AIM OF THE TASK:
Copy out all the lines of the data precisely, omitting any pictures.

Stored dataset items

□ □ □ □ □ □ □

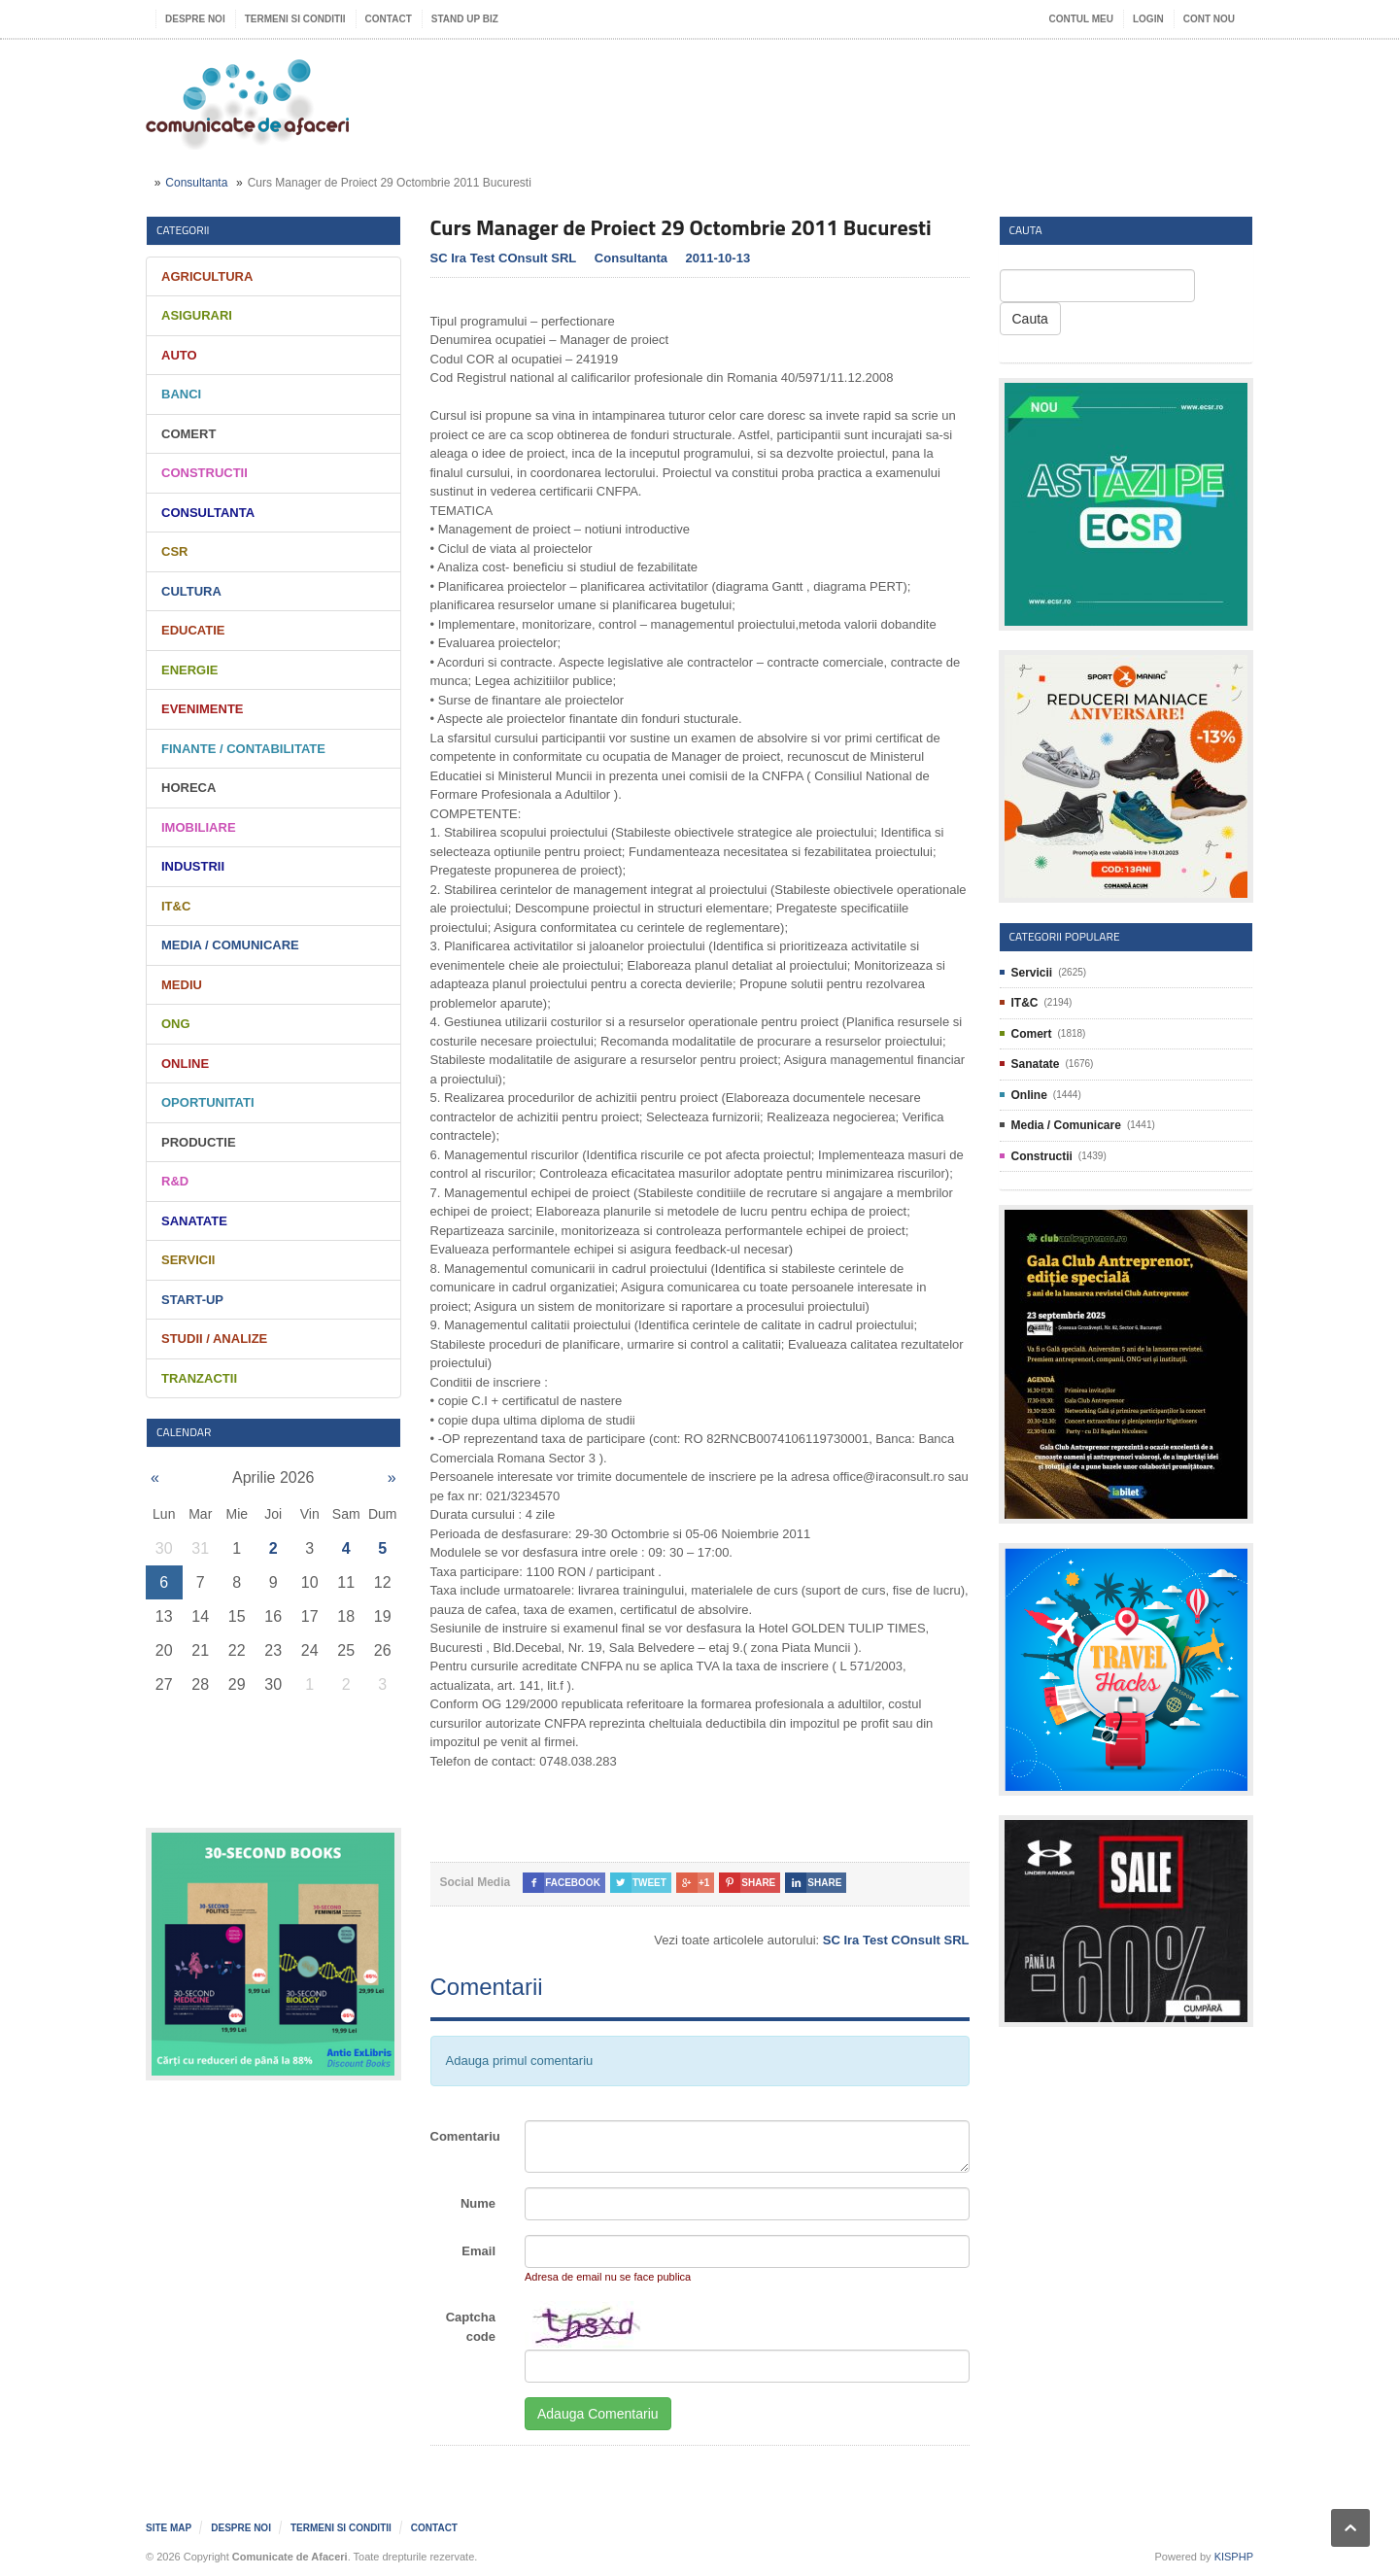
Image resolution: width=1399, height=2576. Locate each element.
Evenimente (202, 709)
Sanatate (194, 1221)
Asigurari (196, 315)
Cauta (1030, 318)
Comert (188, 434)
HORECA (188, 787)
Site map (168, 2528)
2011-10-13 (718, 258)
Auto (179, 355)
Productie (198, 1142)
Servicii (188, 1260)
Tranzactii (199, 1378)
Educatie (192, 630)
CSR (174, 551)
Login (1148, 19)
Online (185, 1063)
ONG (175, 1023)
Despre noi (195, 19)
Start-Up (192, 1299)
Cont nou (1209, 19)
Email (478, 2251)
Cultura (191, 591)
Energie (190, 670)
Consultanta (196, 182)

□ □ □ □ □ □ □

OUTPUT FOR THIS TASK:
Image resolution: width=1399, height=2576. Locate each element.
Evenimente (202, 709)
Sanatate (194, 1221)
Asigurari (196, 315)
Cauta (1030, 318)
Comert (188, 434)
HORECA (188, 787)
Site map (168, 2528)
2011-10-13 (718, 258)
Auto (179, 355)
Productie (198, 1142)
Servicii (188, 1260)
Tranzactii (199, 1378)
Educatie (192, 630)
CSR (174, 551)
Login (1148, 19)
Online (185, 1063)
ONG (175, 1023)
Despre noi (195, 19)
Start-Up (192, 1299)
Cont nou (1209, 19)
Email (478, 2251)
Cultura (191, 591)
Energie (190, 670)
Consultanta (196, 182)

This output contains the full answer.